Joan didn’t want to lose her voice, to have to talk through a squeak box. But that would be her fate if she agreed to a permanent tracheotomy.
Her doctors feared for her life. For the second time in six years, the 48-year-old Pennsylvania woman’s airway had swelled shut, due to a rare inflammatory disease called hereditary angioedema, or HAE. They wanted to keep the tube in so it wouldn’t happen again.
Joan’s husband, desperate, sought out the HAE association, and found there was a trial underway for a potential treatment for the disease. It was 2007, the drug target was then called Ecallantide, and it was being developed by Dyax Corp. in Cambridge.
The drug provided vital relief to Joan and others in the trial. This week, the drug, now called Kalbitor, launched in the United States after it secured FDA approval in December.
It is the end of what Dyax officials call an 18-year roller-coaster ride to get the company’s first drug approved, and it is the beginning of its new life as a commercial specialty biopharmaceutical company.
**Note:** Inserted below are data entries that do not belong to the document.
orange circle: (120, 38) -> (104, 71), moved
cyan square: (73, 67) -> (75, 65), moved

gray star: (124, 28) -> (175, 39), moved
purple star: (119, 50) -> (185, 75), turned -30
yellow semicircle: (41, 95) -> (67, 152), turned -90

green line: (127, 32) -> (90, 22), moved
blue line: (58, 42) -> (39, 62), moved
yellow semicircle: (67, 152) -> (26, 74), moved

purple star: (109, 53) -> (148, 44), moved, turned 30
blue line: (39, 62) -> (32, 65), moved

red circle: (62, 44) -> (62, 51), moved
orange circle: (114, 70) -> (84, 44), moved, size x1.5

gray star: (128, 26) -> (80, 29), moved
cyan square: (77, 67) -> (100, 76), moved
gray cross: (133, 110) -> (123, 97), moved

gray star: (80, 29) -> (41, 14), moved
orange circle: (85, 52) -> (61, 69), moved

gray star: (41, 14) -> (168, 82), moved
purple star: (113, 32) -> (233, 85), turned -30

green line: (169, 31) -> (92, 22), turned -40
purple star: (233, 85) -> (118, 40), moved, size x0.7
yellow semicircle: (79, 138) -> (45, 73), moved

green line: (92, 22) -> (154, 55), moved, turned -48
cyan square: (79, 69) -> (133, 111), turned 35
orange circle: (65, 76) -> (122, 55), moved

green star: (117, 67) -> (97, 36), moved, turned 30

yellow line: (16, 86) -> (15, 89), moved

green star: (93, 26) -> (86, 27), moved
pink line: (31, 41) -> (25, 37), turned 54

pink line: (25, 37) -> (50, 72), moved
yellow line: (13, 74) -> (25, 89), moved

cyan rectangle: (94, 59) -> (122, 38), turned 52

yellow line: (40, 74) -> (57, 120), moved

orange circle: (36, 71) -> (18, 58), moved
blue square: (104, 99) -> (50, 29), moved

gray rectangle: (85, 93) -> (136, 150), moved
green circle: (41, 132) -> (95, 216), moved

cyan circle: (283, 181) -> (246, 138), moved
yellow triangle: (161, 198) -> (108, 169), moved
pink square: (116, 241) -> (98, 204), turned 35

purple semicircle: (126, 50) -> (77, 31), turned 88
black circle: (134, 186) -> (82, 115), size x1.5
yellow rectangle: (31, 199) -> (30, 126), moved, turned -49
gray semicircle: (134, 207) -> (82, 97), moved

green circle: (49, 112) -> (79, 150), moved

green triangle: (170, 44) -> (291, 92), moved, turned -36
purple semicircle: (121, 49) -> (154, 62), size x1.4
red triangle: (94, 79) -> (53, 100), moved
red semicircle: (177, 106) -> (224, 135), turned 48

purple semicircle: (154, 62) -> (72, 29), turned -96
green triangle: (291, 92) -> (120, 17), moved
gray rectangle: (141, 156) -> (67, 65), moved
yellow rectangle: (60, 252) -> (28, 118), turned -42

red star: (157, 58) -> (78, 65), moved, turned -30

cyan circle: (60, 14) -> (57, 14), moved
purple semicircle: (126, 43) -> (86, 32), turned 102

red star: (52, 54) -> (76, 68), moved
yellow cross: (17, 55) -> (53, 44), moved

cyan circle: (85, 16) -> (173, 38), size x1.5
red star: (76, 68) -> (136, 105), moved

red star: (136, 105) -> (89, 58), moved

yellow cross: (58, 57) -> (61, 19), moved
With this approval of a rare-disease drug, the company joins the ranks of success stories like Cambridge-based Genzyme Corp. and U.K.-based Shire plc. But with just over 100 employees, a year’s worth of cash and only 6,500 known cases of HAE, the company still faces many hurdles. But Dyax, which went public in 2000, is used to challenges.
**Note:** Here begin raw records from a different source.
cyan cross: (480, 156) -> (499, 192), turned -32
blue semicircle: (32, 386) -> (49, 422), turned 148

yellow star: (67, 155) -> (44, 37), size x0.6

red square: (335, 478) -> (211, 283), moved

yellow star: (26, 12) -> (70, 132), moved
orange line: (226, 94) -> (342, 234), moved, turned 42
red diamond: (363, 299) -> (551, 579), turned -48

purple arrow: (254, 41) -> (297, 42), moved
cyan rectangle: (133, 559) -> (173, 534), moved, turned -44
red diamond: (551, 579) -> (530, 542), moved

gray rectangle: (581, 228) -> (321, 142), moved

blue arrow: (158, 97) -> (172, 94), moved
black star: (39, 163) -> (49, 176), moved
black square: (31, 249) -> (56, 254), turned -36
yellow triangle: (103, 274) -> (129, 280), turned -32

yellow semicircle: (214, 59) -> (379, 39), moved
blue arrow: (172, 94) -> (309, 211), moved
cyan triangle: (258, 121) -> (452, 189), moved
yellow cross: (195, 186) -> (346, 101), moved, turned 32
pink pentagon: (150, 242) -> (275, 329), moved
Last year, Dyax was near the finish line. It’s VP of Medical Affairs Patrick Horn sat in front of an FDA advisory committee in Washington, D.C., last February with 600 slides defending Kalbitor’s safety and efficacy at the ready. The committee only asked to see two of them, in a five-hour session that made Horn feel more like a lawyer presenting to the U.S. Supreme Court. Then came the vote. Five committee members had voted no, two abstained, and six voted to recommend approval.
Kalbitor had just squeaked by. The FDA wasn’t required to follow the committee’s lead. But it was a very good sign. However, the subsequent elation at the Kendall Square office was short-lived; a month later, Dyax received a dreaded “complete response” letter from the FDA. The agency wanted more data.
This meant a delay of at least six months. It was time — and money — the company didn’t have. Dyax had $52.2 million in cash, cash equivalents and short-term investments as of March 30, and the company was burning through $15 million per quarter.
“It was so terrible. These people had been with the company for so long. It was the lowest point,” Robert Ladner, the inventor of Kalbitor, said about the day the company laid off 60 workers, or 36 percent of its staff. In the next nine months the company would make several other painful strategic decisions, including halting early-stage research and selling shares for as low as $2.02 apiece through follow-on offerings. Dyax’s (Nasdaq: DYAX) stock hovered around $3.50 a share this week. The stock has traded between $1.55 and $4.69 over the past year.
Approval means that revenue from the drug will slowly start rolling in. But the firm also faces new expenses related to marketing and selling the drug. Those costs will likely be intensified because Kalbitor has two new competitors. A year ago, a drug made by Exton, Pa.-based ViroPharma Inc. was approved to be used as a prophylactic treatment for HAE.
A drug made by CSL Behring, a subsidiary of Australia-based CSL Ltd. to treat HAE for acute attacks, was approved six weeks before Kalbitor.
Dyax officials say neither drug is a direct competitor because the ViroPharma drug is not approved for acute attacks and the Behring drug is not approved for the life-threatening attacks that affect the larynx. Dyax refused to disclose the price of Kalbitor, but it will have to share a total market of between $515 million to $810,000 million per year.
Dyax CEO Gustav Christensen is unfazed.
“Behring had a six-week headstart on us with their drug. But we are launching just a week after them. A small company is a better fit for this kind of drug because we will focus all our attention on it,” he said.
The company has hired 18 salespeople, five medical liaisons and two reimbursement specialists to ensure patients’ insurance will pay for Kalbitor.
Joan said it looks like her insurance will pay for the drug in full. And instead of traveling an hour to the clinical trial site, she’ll be able to receive the under-the-skin infusion at a nearby hospital whenever she gets an attack. Joan said she hopes this means she can work again, after 13 years of disability.
“This is going to change my life,” she said.